The day after Angie’s List reported better-than-expected first-quarter revenue late last month, the stock price soared more than 28 percent to an all-time high, around $26.
It entered the month of May still above $24 a share, suggesting analysts are confident of decent results in the second quarter.
Indeed, the Indianapolis company raised its expectations for second-quarter revenue to the range of $58.5 million to $59.5 million, above the $57.8 million analysts had been expecting.
First-quarter results announced last month showed a 68-percent increase in year-over-year sales, to $52.2 million.

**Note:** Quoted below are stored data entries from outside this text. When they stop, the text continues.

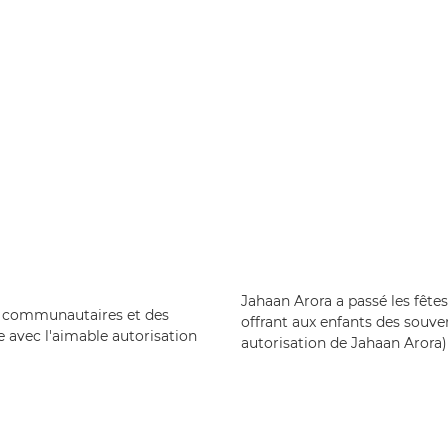
Jahaan Arora a passé les fête
s communautaires et des
offrant aux enfants des souve
 avec l'aimable autorisation
autorisation de Jahaan Arora)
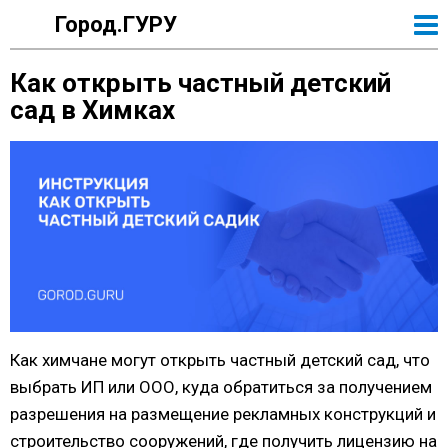
Город.ГУРУ
Как открыть частный детский
сад в Химках
Как химчане могут открыть частный детский сад, что
выбрать ИП или ООО, куда обратиться за получением
разрешения на размещение рекламных конструкций и
строительство сооружений, где получить лицензию на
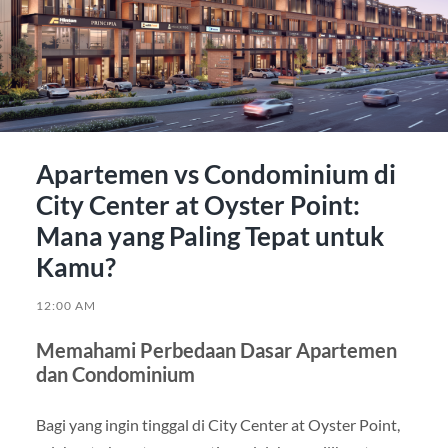
Apartemen vs Condominium di
City Center at Oyster Point:
Mana yang Paling Tepat untuk
Kamu?
12:00 AM
Memahami Perbedaan Dasar Apartemen
dan Condominium
Bagi yang ingin tinggal di City Center at Oyster Point,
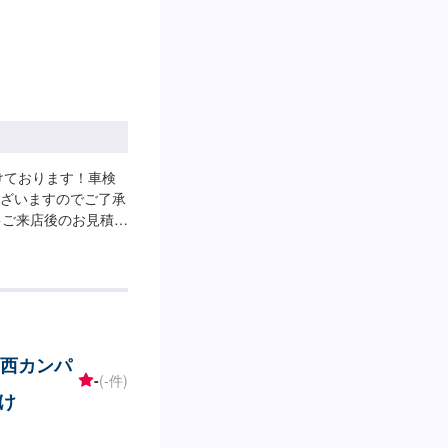
けております！車検
ざいますのでご了承
>ご来店後のお見積も
関西カンパ
-
(-件)
け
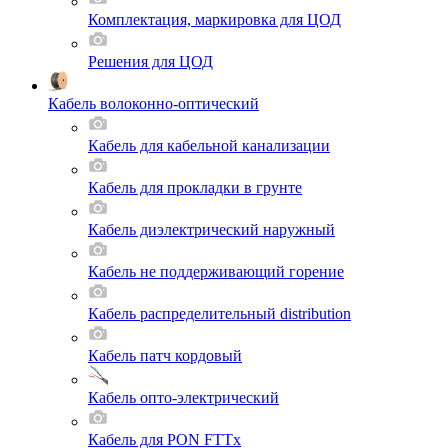
Комплектация, маркировка для ЦОД
Решения для ЦОД
Кабель волоконно-оптический
Кабель для кабельной канализации
Кабель для прокладки в грунте
Кабель диэлектрический наружный
Кабель не поддерживающий горение
Кабель распределительный distribution
Кабель патч кордовый
Кабель опто-электрический
Кабель для PON FTTx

The company lost money on that improved revenue, but the $7.9 million loss was smaller than in the first quarter of 2012, when the company was $13.5 million in the red.
To the uninitiated, Angie’s List is a strange duck. It loses money on a regular basis, and it burns through marketing dollars like a Hemi-powered muscle car burns through gasoline.

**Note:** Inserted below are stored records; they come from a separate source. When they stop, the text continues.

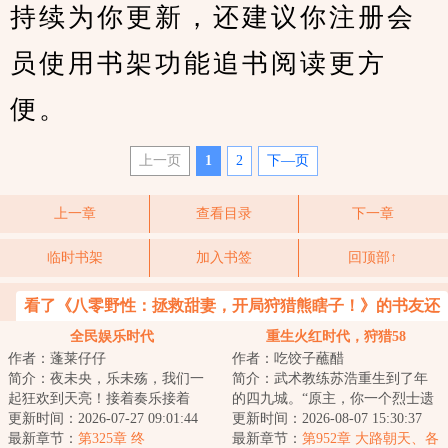
持续为你更新，还建议你注册会
员使用书架功能追书阅读更方
便。
上一页
1
2
下—页
上一章
查看目录
下一章
临时书架
加入书签
回顶部↑
看了《八零野性：拯救甜妻，开局狩猎熊瞎子！》的书友还
喜欢看
全民娱乐时代
重生火红时代，狩猎58
作者：蓬莱仔仔
作者：吃饺子蘸醋
简介：夜未央，乐未殇，我们一
简介：武术教练苏浩重生到了年
起狂欢到天亮！接着奏乐接着
的四九城。“原主，你一个烈士遗
舞，青春美好莫错付！全民娱乐
更新时间：2026-07-27 09:01:44
孤、根正苗红、火红年代，大有
更新时间：2026-08-07 15:30:37
时代，书里书外都...
最新章节：
第325章 终
可为！你说你...
最新章节：
第952章 大路朝天、各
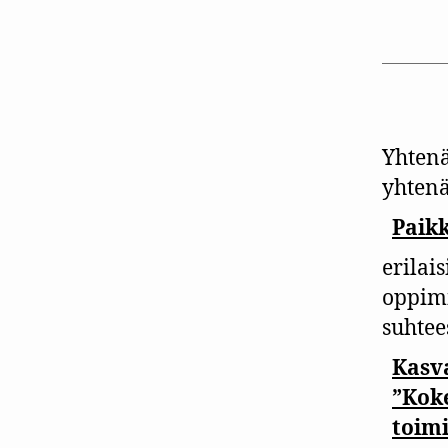
Yhtenä
yhtenä
Paik
erilai
oppimi
suhtee
Kasv
”Kok
toim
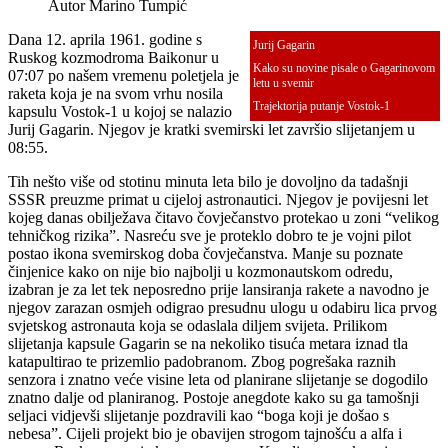
Autor
Marino Tumpić
Dana 12. aprila 1961. godine s
Jurij Gagarin
Ruskog kozmodroma Baikonur u
Kako su novine pisale o Gagarinovom
07:07 po našem vremenu poletjela je
letu u svemir
raketa koja je na svom vrhu nosila
Trajektorija putanje Vostok-1
kapsulu Vostok-1 u kojoj se nalazio
Jurij Gagarin. Njegov je kratki svemirski let završio slijetanjem u
08:55.
Tih nešto više od stotinu minuta leta bilo je dovoljno da tadašnji
SSSR preuzme primat u cijeloj astronautici. Njegov je povijesni let
kojeg danas obilježava čitavo čovječanstvo protekao u zoni “velikog
tehničkog rizika”. Nasreću sve je proteklo dobro te je vojni pilot
postao ikona svemirskog doba čovječanstva. Manje su poznate
činjenice kako on nije bio najbolji u kozmonautskom odredu,
izabran je za let tek neposredno prije lansiranja rakete a navodno je
njegov zarazan osmjeh odigrao presudnu ulogu u odabiru lica prvog
svjetskog astronauta koja se odaslala diljem svijeta. Prilikom
slijetanja kapsule Gagarin se na nekoliko tisuća metara iznad tla
katapultirao te prizemlio padobranom. Zbog pogrešaka raznih
senzora i znatno veće visine leta od planirane slijetanje se dogodilo
znatno dalje od planiranog. Postoje anegdote kako su ga tamošnji
seljaci vidjevši slijetanje pozdravili kao “boga koji je došao s
nebesa”. Cijeli projekt bio je obavijen strogom tajnošću a alfa i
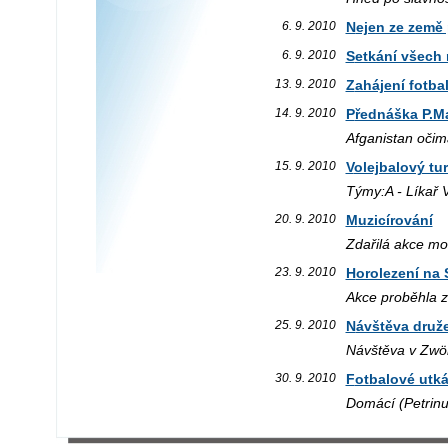
6. 9. 2010
Nejen ze zem
6. 9. 2010
Setkání všec
13. 9. 2010
Zahájení fotb
14. 9. 2010
Přednáška P.M
Afganistan očim
15. 9. 2010
Volejbalový t
Týmy:A - Líkař Vá
20. 9. 2010
Muzicírování
Zdařilá akce m
23. 9. 2010
Horolezení na
Akce proběhla z
25. 9. 2010
Návštěva druž
Návštěva v Zwön
30. 9. 2010
Fotbalové utk
Domácí (Petrinu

In fact, marketing expenses are roughly 47 percent of revenue. Much of that money goes into building a presence in new markets for its consumer ratings of service businesses such as plumbers and landscapers.
But a lot of those markets are maturing, which has helped reduce Angie’s relative marketing outlay. In the first-quarter earnings report, the cost per acquisition—marketing expenses divided by gross paid members added—fell 12 percent year-over-year.